CME: Cow Slaughter Still Running Below Year Ago Levels21 July 2014
US - Cow slaughter continues to run significantly below year ago levels on improving moisture conditions in key production areas and above average pasture conditions, write Steve Meyer and Len Steiner.
We estimate that for the week ending 19 July, total cow/bull slaughter will be around 109,000 head, down 17 per cent from a year ago. Cow and bull slaughter has been running 15-20 per cent below year ago levels since April, underscoring the shortage of cull cow availability.
As we have noted before, the shortage of cows has had a direct impact on beef prices, particularly the price of lean beef, with the benchmark 90CL boneless beef prices hittng a weighted average of $295/cwt earlier this week, a 45 per cent increase compared to a year ago.
It appears that some end users may have been caught short in this market, hoping for a break in prices that never materialized. Further exacerbating the shortage has been the significant drawdown in inventories that happened after the first spike in prices in April.
The sharp rise in lean and extra lean grinding beef values has caused a scramble for imported lean beef among those whose spec allows the use of imported grinding products (mostly foodservice).
This has caused the price of 90CL imported boneless beef, which for much of the year traded well below domestic product, to rise sharply in late June and so far in July. Prices for imported lean beef have gained a dime almost every week for the past four weeks and pipeline supplies of lean beef remain very limited.
Australian packers, who effectively are the only game in town at this point, are ramping up shipments to the US and we estimate that Australian beef exports to the US in June will be up about 90 per cent from a year ago. So far, Australian cattle slaughter remains heavy but that will not last for long.
According to the latest Meat and Livestock Australia estimates, Australian cattle inventories as of 30 June 2014 were 26.7 million head, down 8.8 per cent from the previous year. The rate of inventory depletion in Australia has been dramatic due to the impact of drought but it is clearly not sustainable. We expect less beef will be available from Australia in 2015, which will further impact overall lean beef availability in the US.

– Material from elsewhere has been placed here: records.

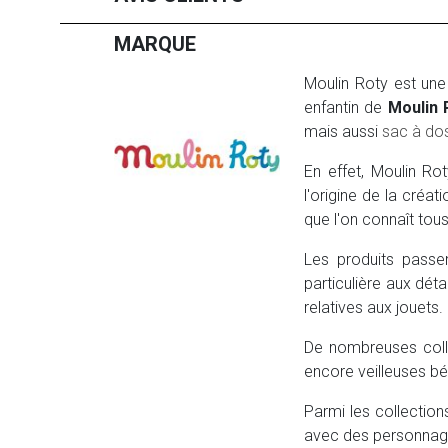
MARQUE
Moulin Roty est une
enfantin de
Moulin 
mais aussi
sac à do
En effet, Moulin Ro
l'origine de la créa
que l'on connaît tous
Les produits passen
particulière aux déta
relatives aux jouets.
De nombreuses colle
encore veilleuses bé
Parmi les collectio
avec des personnage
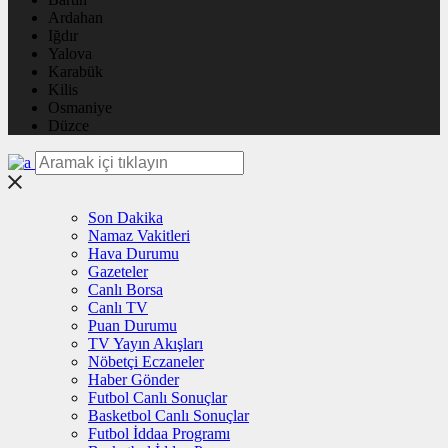
Ardahan
Iğdır
Yalova
Karabük
Kilis
Osmaniye
Düzce
Son Dakika
Namaz Vakitleri
Hava Durumu
Gazeteler
Canlı Borsa
Canlı TV
Puan Durumu
TV Yayın Akışları
Nöbetçi Eczaneler
Haber Gönder
Futbol Canlı Sonuçlar
Basketbol Canlı Sonuçlar
Futbol İddaa Programı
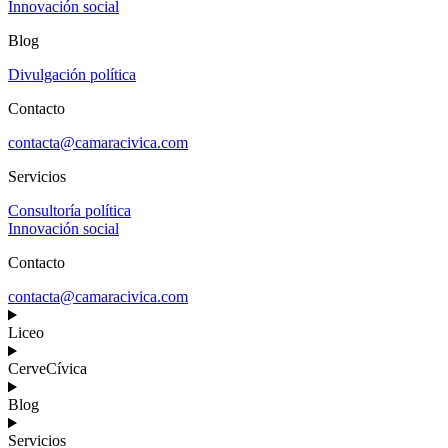
Innovación social
Blog
Divulgación política
Contacto
contacta@camaracivica.com
Servicios
Consultoría política
Innovación social
Contacto
contacta@camaracivica.com
Liceo
CerveCívica
Blog
Servicios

But back to the US market. The latest USDA Crop Progress report showed that about 55 percent of pastures across the US were rated in good/excellent condition. This is a higher rating than the same period a year ago when 46 per cent of pastures and ranges were rated good/excellent and dramatically better than in 2012 when just 18 per cent were rated G/E .
Current pasture conditions also remain well above the 10 year average for this time period. While summer weather eventually will take its toll on pastures, the strong start to the season has greatly benefited cow producers so far.
Carryover hay stocks recovered significantly this year, with 1 May hay stocks in a number of states showing a dramatic improvement compared to the previous year. The strong start of the season so far this year will further add to hay inventories (except for alfalfa) and expectations are for overall hay supplies to dramatically improve this year, likely matching hay production levels we saw back in 2004. This will not be the case for alfalfa, as drought in California has taken its toll.
According to USDA, total hay acreage that will be harvested this year is expected to be 57.646 million acres, about 1 per cent lower than a year ago. However, better conditions should offset the impact of the smaller acres. The drastically improved situation in the hay market can be seen in the latest price data.
Prices for alfalfa, which remains in short supply, are currently still hovering near all time record levels. According to a monthly USDA report, June alfalfa prices averaged about $222/ton, slightly lower than May levels and surpassing the record levels from a year ago. On the other hand, prices for other hay types in June were $139/ton, 7 per cent lower than the previous month and 5.4 per cent lower than a year ago.
Bottom line: The conditions are in place for cow-calf producers to limit the number of cows they send to market in the next 12 months, which will limit overall lean beef supplies and further contribute to beef price inflation we have seen so far this year.